• _Records for processing_

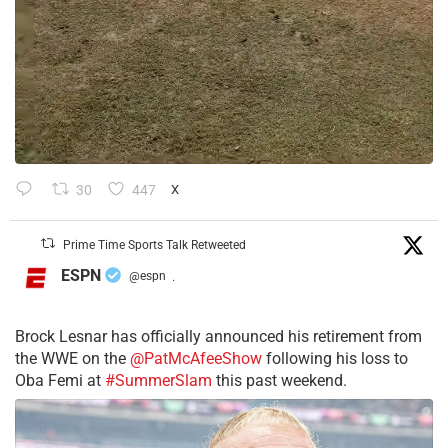
30
447
X
Prime Time Sports Talk Retweeted
ESPN
@espn
·
Brock Lesnar has officially announced his retirement from
the WWE on the
@PatMcAfeeShow
following his loss to
Oba Femi at
#SummerSlam
this past weekend.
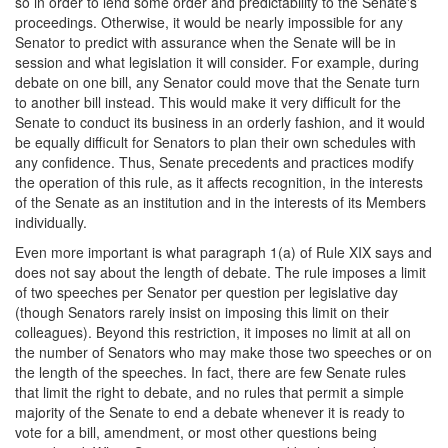
so in order to lend some order and predictability to the Senate's
proceedings. Otherwise, it would be nearly impossible for any
Senator to predict with assurance when the Senate will be in
session and what legislation it will consider. For example, during
debate on one bill, any Senator could move that the Senate turn
to another bill instead. This would make it very difficult for the
Senate to conduct its business in an orderly fashion, and it would
be equally difficult for Senators to plan their own schedules with
any confidence. Thus, Senate precedents and practices modify
the operation of this rule, as it affects recognition, in the interests
of the Senate as an institution and in the interests of its Members
individually.
Even more important is what paragraph 1(a) of Rule XIX says and
does not say about the length of debate. The rule imposes a limit
of two speeches per Senator per question per legislative day
(though Senators rarely insist on imposing this limit on their
colleagues). Beyond this restriction, it imposes no limit at all on
the number of Senators who may make those two speeches or on
the length of the speeches. In fact, there are few Senate rules
that limit the right to debate, and no rules that permit a simple
majority of the Senate to end a debate whenever it is ready to
vote for a bill, amendment, or most other questions being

• _What is expected_
Each entry above needs to be restated without a single word changed; skip the images.

• _Answer for this exercise_
30
447
X
Prime Time Sports Talk Retweeted
ESPN
@espn
·
Brock Lesnar has officially announced his retirement from
the WWE on the
@PatMcAfeeShow
following his loss to
Oba Femi at
#SummerSlam
this past weekend.
so in order to lend some order and predictability to the Senate's
proceedings. Otherwise, it would be nearly impossible for any
Senator to predict with assurance when the Senate will be in
session and what legislation it will consider. For example, during
debate on one bill, any Senator could move that the Senate turn
to another bill instead. This would make it very difficult for the
Senate to conduct its business in an orderly fashion, and it would
be equally difficult for Senators to plan their own schedules with
any confidence. Thus, Senate precedents and practices modify
the operation of this rule, as it affects recognition, in the interests
of the Senate as an institution and in the interests of its Members
individually.
Even more important is what paragraph 1(a) of Rule XIX says and
does not say about the length of debate. The rule imposes a limit
of two speeches per Senator per question per legislative day
(though Senators rarely insist on imposing this limit on their
colleagues). Beyond this restriction, it imposes no limit at all on
the number of Senators who may make those two speeches or on
the length of the speeches. In fact, there are few Senate rules
that limit the right to debate, and no rules that permit a simple
majority of the Senate to end a debate whenever it is ready to
vote for a bill, amendment, or most other questions being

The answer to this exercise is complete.